Cette réaction inflammatoire est normale au début de la grossesse, du fait que le fœtus porte en ses gènes, notamment, des protéines étrangères venant du père. Le fœtus serait néanmoins en mesure de déjouer les processus du rejet immunologique maternel; des cellules issues de l’embryon pourraient effectivement apprivoiser le système immunitaire de la mère, et ce, en limitant la mise en œuvre des processus inflammatoires normalement requis lors du rejet de corps étrangers.
«Toutefois, dans le cas d’un avortement spontané, nous avons remarqué une forte activité inflammatoire qui perdure au-delà de la période normale de fécondation et d’implantation de l’œuf», soutient Jovane. Son projet de doctorat, sous la direction des professeurs Carlos Reyes-Moreno et Céline Van Themsche du Département de biologie médicale de l’UQTR, vise à étudier les mécanismes de communication entre le macrophage – un type de globule blanc – et les cellules du trophoblaste, soit la couche externe du placenta qui assure le contact avec le sang de la mère et dont la fonction consiste à fournir des nutriments à l’embryon.
Mécanisme à l’œuvre
Il s’agissait d’abord de comprendre le rôle du macrophage, une cellule immunitaire, dans les inflammations. Au début d’une inflammation, il y a certaines cellules – des «premières répondantes» – qui se rendent sur place, par exemple les neutrophiles. Celles-ci vont alors envoyer un signal pour recruter des macrophages qui, à leur arrivée sur le site de l’inflammation, sont très actifs et pro-inflammatoires. Cependant, alors que l’inflammation perdure, les macrophages changent de rôle pour devenir anti-inflammatoires, sans quoi se développerait une inflammation chronique. En changeant de rôle pour devenir anti-inflammatoire, le macrophage sécrète des molécules qui vont envoyer un signal aux autres cellules en vue de stopper l’inflammation.
Un de ces signaux est transmis par une cytokine – une molécule de signalisation – appelée le leukemia inhibitory factor (LIF). Produite naturellement par les macrophages – mais aussi par d’autres cellules – lors d’une infection bactérienne, la molécule LIF est un messager cellulaire qui agirait comme régulateur des fonctions pro-inflammatoires.
Application à l’avortement spontané
Ce mécanisme, parmi d’autres, se produirait dans la fenêtre de l’implantation embryonnaire. « Nous pensons que le macrophage joue un rôle central dans la tolérance du corps au fœtus. Au début de la grossesse, les macrophages sont recrutés à cause de la petite réaction inflammatoire normale due à la présence de l’embryon.
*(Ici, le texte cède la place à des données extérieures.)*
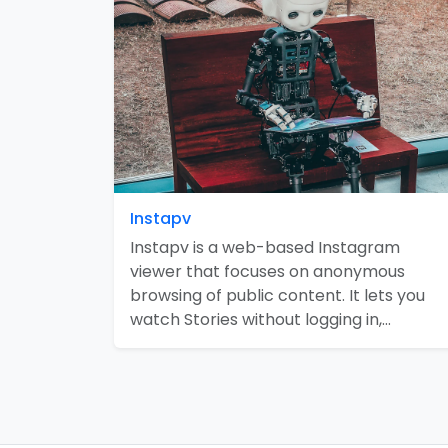
Instapv
Instapv is a web-based Instagram
viewer that focuses on anonymous
browsing of public content. It lets you
watch Stories without logging in,…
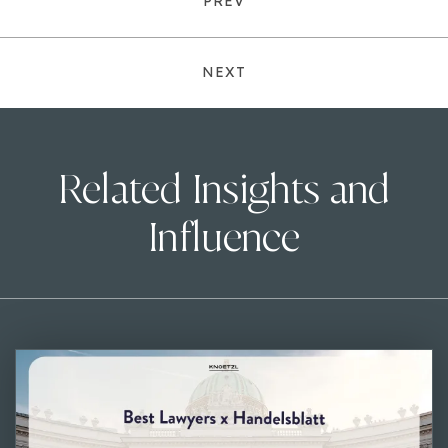
PREV
NEXT
Related Insights and
Influence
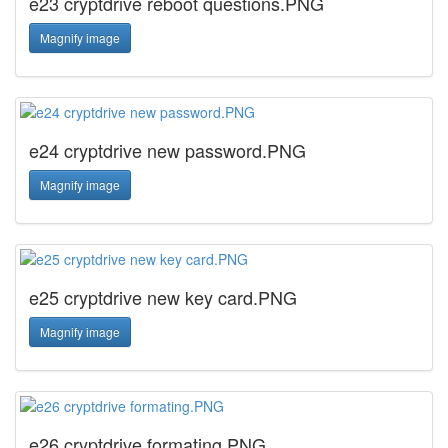
e23 cryptdrive reboot questions.PNG
Magnify image
e24 cryptdrive new password.PNG
Magnify image
e25 cryptdrive new key card.PNG
Magnify image
e26 cryptdrive formating.PNG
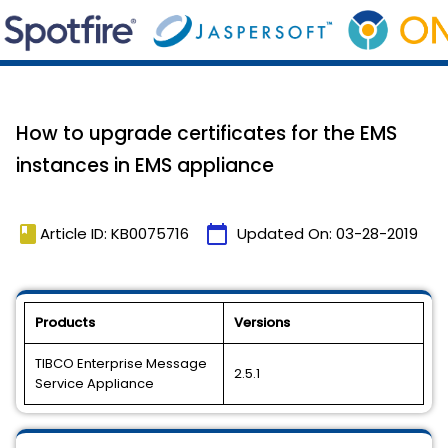
How to upgrade certificates for the EMS
instances in EMS appliance
book
calendar_today
Article ID: KB0075716
Updated On:
03-28-2019
Products
Versions
TIBCO Enterprise Message
2.5.1
Service Appliance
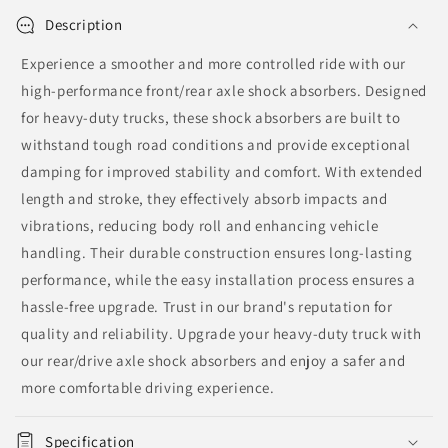
Description
Experience a smoother and more controlled ride with our
high-performance front/rear axle shock absorbers. Designed
for heavy-duty trucks, these shock absorbers are built to
withstand tough road conditions and provide exceptional
damping for improved stability and comfort. With extended
length and stroke, they effectively absorb impacts and
vibrations, reducing body roll and enhancing vehicle
handling. Their durable construction ensures long-lasting
performance, while the easy installation process ensures a
hassle-free upgrade. Trust in our brand's reputation for
quality and reliability. Upgrade your heavy-duty truck with
our rear/drive axle shock absorbers and enjoy a safer and
more comfortable driving experience.
Specification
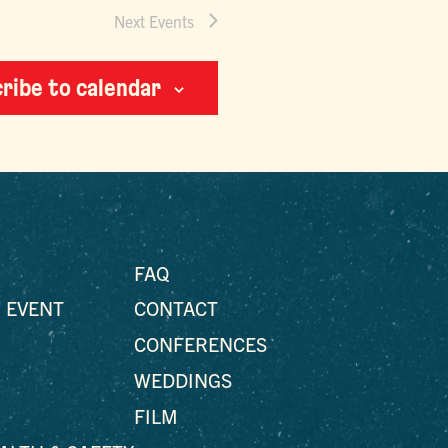
Next
Events
ribe to calendar
FAQ
 EVENT
CONTACT
CONFERENCES
WEDDINGS
FILM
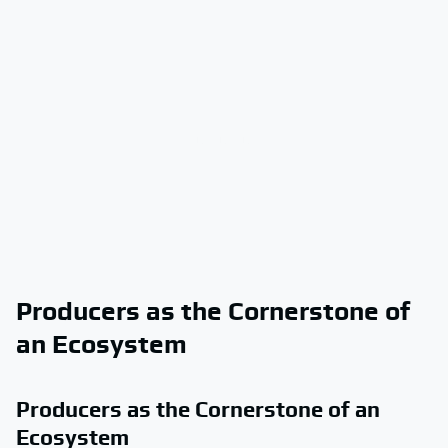
Producers as the Cornerstone of
an Ecosystem
Producers as the Cornerstone of an
Ecosystem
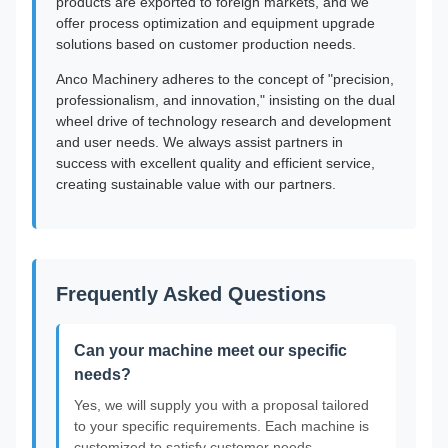
products are exported to foreign markets, and we
offer process optimization and equipment upgrade
solutions based on customer production needs.
Anco Machinery adheres to the concept of "precision,
professionalism, and innovation," insisting on the dual
wheel drive of technology research and development
and user needs. We always assist partners in
success with excellent quality and efficient service,
creating sustainable value with our partners.
Frequently Asked Questions
Can your machine meet our specific
needs?
Yes, we will supply you with a proposal tailored
to your specific requirements. Each machine is
customized to satisfy customer needs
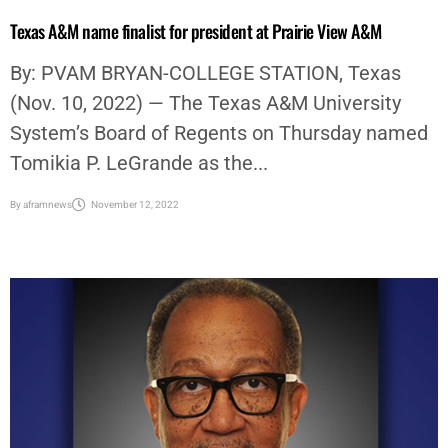
Texas A&M name finalist for president at Prairie View A&M
By: PVAM BRYAN-COLLEGE STATION, Texas
(Nov. 10, 2022) — The Texas A&M University
System’s Board of Regents on Thursday named
Tomikia P. LeGrande as the...
By
aframnews
November 12, 2022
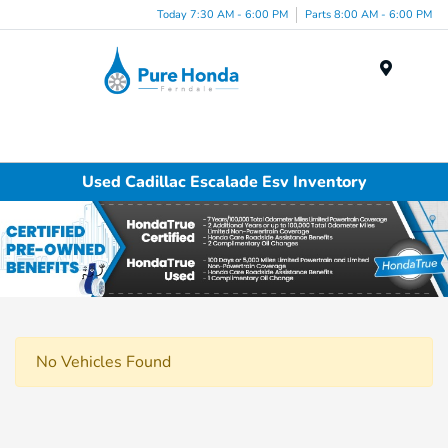
Today 7:30 AM - 6:00 PM
Parts 8:00 AM - 6:00 PM
Menu
Used Cadillac Escalade Esv Inventory
No Vehicles Found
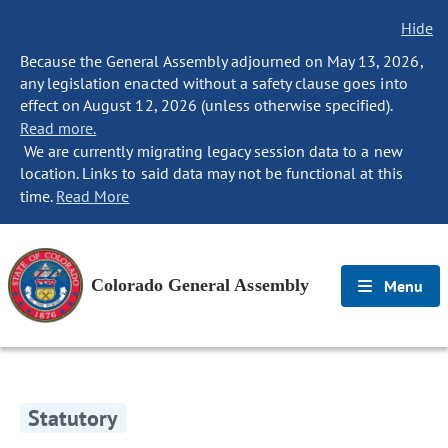
Hide
Because the General Assembly adjourned on May 13, 2026,
any legislation enacted without a safety clause goes into
effect on August 12, 2026 (unless otherwise specified).
Read more.
We are currently migrating legacy session data to a new
location. Links to said data may not be functional at this
time.
Read More
Colorado General Assembly
Menu
Statutory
Toutefois, lorsque les macrophages sont trop actifs dans leur phase pro-inflammatoire, il y aurait un rejet du fœtus», croit la jeune chercheuse.
Et le LIF pourrait bien être la solution, en tant que médiateur dans ce dialogue entre le système immunitaire et les cellules du trophoblaste. «Nous avons démontré que le LIF est capable de désactiver directement le macrophage, dont l’activité pro-inflammatoire serait associée avec la mort du placenta. Chez la souris, on observe des rejets d’embryon en l’absence de la molécule LIF. La réponse inflammatoire initiale est trop forte et trop longue, ce qui peut causer des pertes embryonnaires. Par contre, lorsqu’on traite les cellules du trophoblaste avec le LIF, elles produisent un médiateur qui désactive le macrophage. On renverse donc l’effet inflammatoire et les embryons se développent normalement. Bref, si le LIF réussit à tempérer les effets de l’inflammation normale, alors il pourrait empêcher le macrophage d’avoir des fonctions toxiques pour le bébé», conclut Jovane Hamelin, qui a remporté une bourse d’études octroyée par le Réseau québécois en reproduction et dont le projet de doctorat a également reçu un financement du CRSNG.